RECORDS PROVIDED
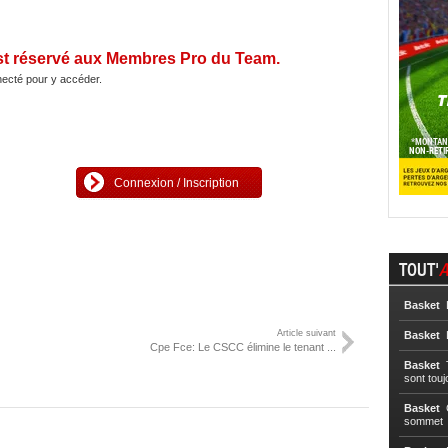
st réservé aux Membres Pro du Team.
ecté pour y accéder.
Connexion / Inscription
TOUT'
A
Basket
L
Article suivant
Basket
L
Cpe Fce: Le CSCC élimine le tenant ...
Basket
T
sont touj
Basket
C
sommet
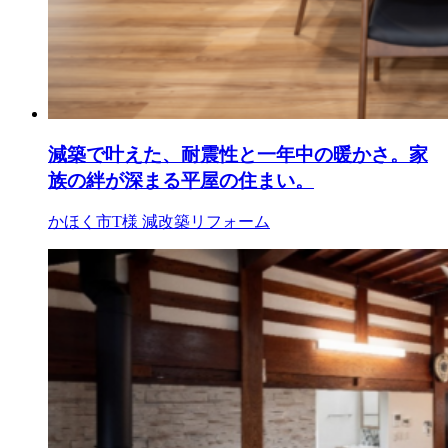
減築で叶えた、耐震性と一年中の暖かさ。家
族の絆が深まる平屋の住まい。
かほく市T様
減改築リフォーム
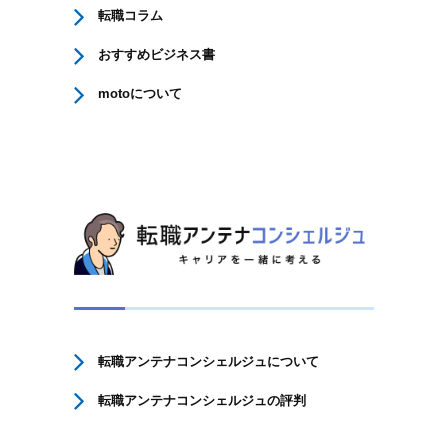
転職コラム
おすすめビジネス書
motoについて
転職アンテナコンシェルジュについて
転職アンテナコンシェルジュの評判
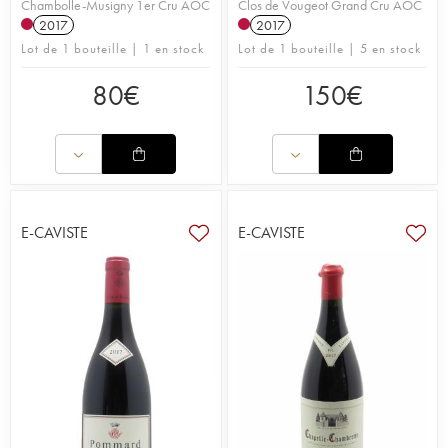
Chambolle-Musigny 1er Cru AOC
Clos de Vougeot Grand Cru AOC
2017
2017
Lot de 1 bouteille | 1 en stock
Lot de 1 bouteille | 5 en stock
80
€
150
€
E-CAVISTE
E-CAVISTE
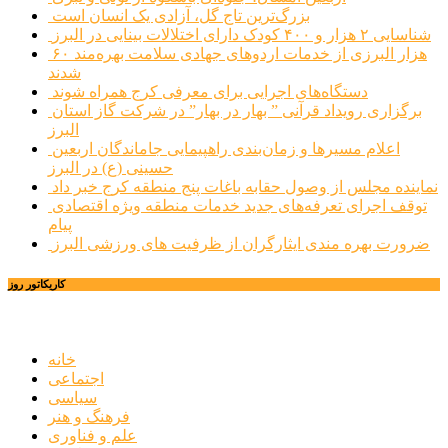
بزرگ‌ترین تاج گل، آزادی یک انسان است
شناسایی ۲ هزار و ۴۰۰ کودک دارای اختلالات بینایی در البرز
۶۰ هزار البرزی از خدمات اردوهای جهادی سلامت بهره‌مند
شدند
دستگاه‌های اجرایی برای معرفی کرج همراه شوند
برگزاری رویداد قرآنی ” بهار در بهار” در شرکت گاز استان
البرز
اعلام مسیرها و زمان‌بندی راهپیمایی جاماندگان اربعین
حسینی (ع) در البرز
نماینده مجلس از وصول حقابه باغات پنج منطقه کرج خبر داد
توقف اجرای تعرفه‌های جدید خدمات منطقه ویژه اقتصادی
پیام
ضرورت بهره مندی ایثارگران از ظرفیت های ورزشی البرز
کاریکاتور روز
خانه
اجتماعی
سیاسی
فرهنگ و هنر
علم و فناوری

ASSIGNMENT
A faithful copy of every record is required, with no pictures included.

EXERCISE RESPONSE
st réservé aux Membres Pro du Team.
ecté pour y accéder.
Connexion / Inscription
TOUT'
A
Basket
L
Article suivant
Basket
L
Cpe Fce: Le CSCC élimine le tenant ...
Basket
T
sont touj
Basket
C
sommet
減築で叶えた、耐震性と一年中の暖かさ。家
族の絆が深まる平屋の住まい。
かほく市T様
減改築リフォーム
転職コラム
おすすめビジネス書
motoについて
転職アンテナコンシェルジュについて
転職アンテナコンシェルジュの評判
Chambolle-Musigny 1er Cru AOC
Clos de Vougeot Grand Cru AOC
2017
2017
Lot de 1 bouteille | 1 en stock
Lot de 1 bouteille | 5 en stock
80
€
150
€
E-CAVISTE
E-CAVISTE
بزرگ‌ترین تاج گل، آزادی یک انسان است
شناسایی ۲ هزار و ۴۰۰ کودک دارای اختلالات بینایی در البرز
۶۰ هزار البرزی از خدمات اردوهای جهادی سلامت بهره‌مند
شدند
دستگاه‌های اجرایی برای معرفی کرج همراه شوند
برگزاری رویداد قرآنی ” بهار در بهار” در شرکت گاز استان
البرز
اعلام مسیرها و زمان‌بندی راهپیمایی جاماندگان اربعین
حسینی (ع) در البرز
نماینده مجلس از وصول حقابه باغات پنج منطقه کرج خبر داد
توقف اجرای تعرفه‌های جدید خدمات منطقه ویژه اقتصادی
پیام
ضرورت بهره مندی ایثارگران از ظرفیت های ورزشی البرز
کاریکاتور روز
خانه
اجتماعی
سیاسی
فرهنگ و هنر
علم و فناوری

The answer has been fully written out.